### DATASET
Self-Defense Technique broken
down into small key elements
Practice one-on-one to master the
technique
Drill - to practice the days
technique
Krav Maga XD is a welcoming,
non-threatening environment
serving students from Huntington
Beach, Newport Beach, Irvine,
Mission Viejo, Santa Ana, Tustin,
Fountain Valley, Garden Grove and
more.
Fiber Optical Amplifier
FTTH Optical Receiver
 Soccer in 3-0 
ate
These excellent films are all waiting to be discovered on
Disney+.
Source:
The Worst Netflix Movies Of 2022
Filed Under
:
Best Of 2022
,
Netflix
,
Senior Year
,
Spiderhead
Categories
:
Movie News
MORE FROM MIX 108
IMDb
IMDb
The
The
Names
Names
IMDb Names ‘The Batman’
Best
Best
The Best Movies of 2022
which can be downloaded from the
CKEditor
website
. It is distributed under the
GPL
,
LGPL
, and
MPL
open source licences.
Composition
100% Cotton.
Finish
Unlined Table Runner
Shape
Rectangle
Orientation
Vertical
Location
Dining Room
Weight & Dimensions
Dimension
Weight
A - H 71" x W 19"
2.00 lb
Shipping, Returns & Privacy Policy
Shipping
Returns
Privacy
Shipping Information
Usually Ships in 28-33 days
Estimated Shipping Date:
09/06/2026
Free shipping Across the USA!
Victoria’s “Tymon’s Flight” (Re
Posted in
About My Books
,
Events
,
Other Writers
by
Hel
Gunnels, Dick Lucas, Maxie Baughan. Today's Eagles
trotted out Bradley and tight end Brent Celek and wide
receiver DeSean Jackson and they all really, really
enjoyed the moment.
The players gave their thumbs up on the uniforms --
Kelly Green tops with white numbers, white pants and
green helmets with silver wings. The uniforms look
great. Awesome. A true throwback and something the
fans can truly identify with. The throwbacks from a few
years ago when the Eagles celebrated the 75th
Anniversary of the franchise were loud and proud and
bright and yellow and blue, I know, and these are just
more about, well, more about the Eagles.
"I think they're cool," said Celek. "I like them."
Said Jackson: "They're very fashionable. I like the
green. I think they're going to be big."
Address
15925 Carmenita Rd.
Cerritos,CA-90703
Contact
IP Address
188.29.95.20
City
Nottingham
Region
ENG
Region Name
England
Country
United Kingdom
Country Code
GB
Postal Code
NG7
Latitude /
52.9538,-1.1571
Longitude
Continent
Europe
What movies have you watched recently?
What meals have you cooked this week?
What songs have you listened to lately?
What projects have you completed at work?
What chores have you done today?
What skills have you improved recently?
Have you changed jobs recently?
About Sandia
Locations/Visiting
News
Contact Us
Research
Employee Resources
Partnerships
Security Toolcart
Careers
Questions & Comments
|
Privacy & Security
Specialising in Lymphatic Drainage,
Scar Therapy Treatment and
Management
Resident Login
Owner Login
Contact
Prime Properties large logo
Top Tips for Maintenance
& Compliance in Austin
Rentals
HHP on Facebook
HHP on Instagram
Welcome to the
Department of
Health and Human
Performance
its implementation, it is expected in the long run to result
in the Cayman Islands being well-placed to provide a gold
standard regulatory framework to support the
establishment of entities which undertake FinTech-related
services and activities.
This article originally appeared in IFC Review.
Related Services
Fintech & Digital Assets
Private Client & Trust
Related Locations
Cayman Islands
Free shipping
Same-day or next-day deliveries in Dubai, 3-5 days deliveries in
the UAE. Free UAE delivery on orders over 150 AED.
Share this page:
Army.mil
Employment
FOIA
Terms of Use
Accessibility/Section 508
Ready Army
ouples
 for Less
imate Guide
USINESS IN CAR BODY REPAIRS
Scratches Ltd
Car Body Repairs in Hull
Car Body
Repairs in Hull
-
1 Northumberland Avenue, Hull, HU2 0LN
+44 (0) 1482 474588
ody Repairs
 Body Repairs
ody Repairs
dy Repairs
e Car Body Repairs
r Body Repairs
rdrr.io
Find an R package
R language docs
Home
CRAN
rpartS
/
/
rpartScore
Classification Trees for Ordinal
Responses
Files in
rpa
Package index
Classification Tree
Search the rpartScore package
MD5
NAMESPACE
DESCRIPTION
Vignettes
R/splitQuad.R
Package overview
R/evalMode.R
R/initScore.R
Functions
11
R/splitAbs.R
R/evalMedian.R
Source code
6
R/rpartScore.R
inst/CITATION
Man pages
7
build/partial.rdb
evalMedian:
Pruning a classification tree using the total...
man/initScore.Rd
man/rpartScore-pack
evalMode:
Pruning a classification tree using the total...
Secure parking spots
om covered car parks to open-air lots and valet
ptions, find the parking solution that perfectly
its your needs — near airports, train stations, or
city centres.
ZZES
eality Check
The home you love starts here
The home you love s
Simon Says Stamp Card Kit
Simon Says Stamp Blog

### WORK TO BE COMPLETED
Gather each line in the entries above where the string "days" is found.

### REPLY
Drill - to practice the days
Usually Ships in 28-33 days
Same-day or next-day deliveries in Dubai, 3-5 days deliveries in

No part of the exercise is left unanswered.